▶ _PROBLEM STATEMENT_
Where the records below reach the line containing "Dojazdowej, dodatkowo zaś", start transcribing, and end with the line containing "Przygotowana tam została", exactly and with nothing else added.

▶ _EXTRACTED INFORMATION_
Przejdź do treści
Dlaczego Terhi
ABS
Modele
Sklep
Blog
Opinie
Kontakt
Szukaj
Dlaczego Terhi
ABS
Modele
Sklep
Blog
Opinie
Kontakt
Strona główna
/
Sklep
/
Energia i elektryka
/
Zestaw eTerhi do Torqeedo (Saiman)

--

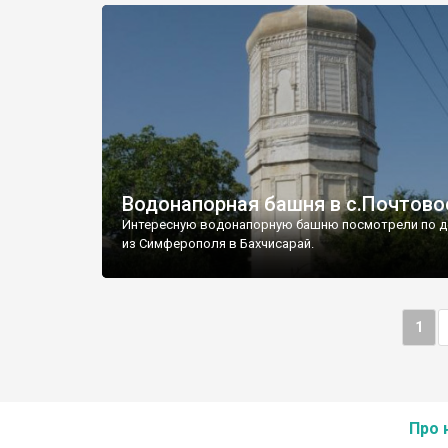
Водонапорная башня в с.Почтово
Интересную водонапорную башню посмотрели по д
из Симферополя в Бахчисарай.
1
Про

==

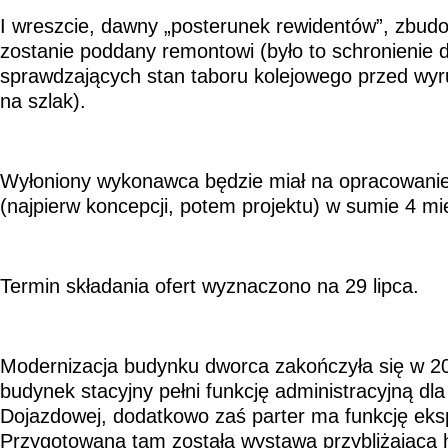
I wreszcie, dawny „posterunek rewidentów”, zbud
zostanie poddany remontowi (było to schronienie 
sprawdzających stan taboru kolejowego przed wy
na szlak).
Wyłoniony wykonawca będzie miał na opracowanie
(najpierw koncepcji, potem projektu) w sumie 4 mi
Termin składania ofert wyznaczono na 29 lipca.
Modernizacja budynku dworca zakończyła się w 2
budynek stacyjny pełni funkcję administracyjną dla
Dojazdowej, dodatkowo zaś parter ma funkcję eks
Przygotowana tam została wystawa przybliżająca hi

▶ _ANSWER TO THE PROBLEM_
Dojazdowej, dodatkowo zaś parter ma funkcję eks
Przygotowana tam została wystawa przybliżająca hi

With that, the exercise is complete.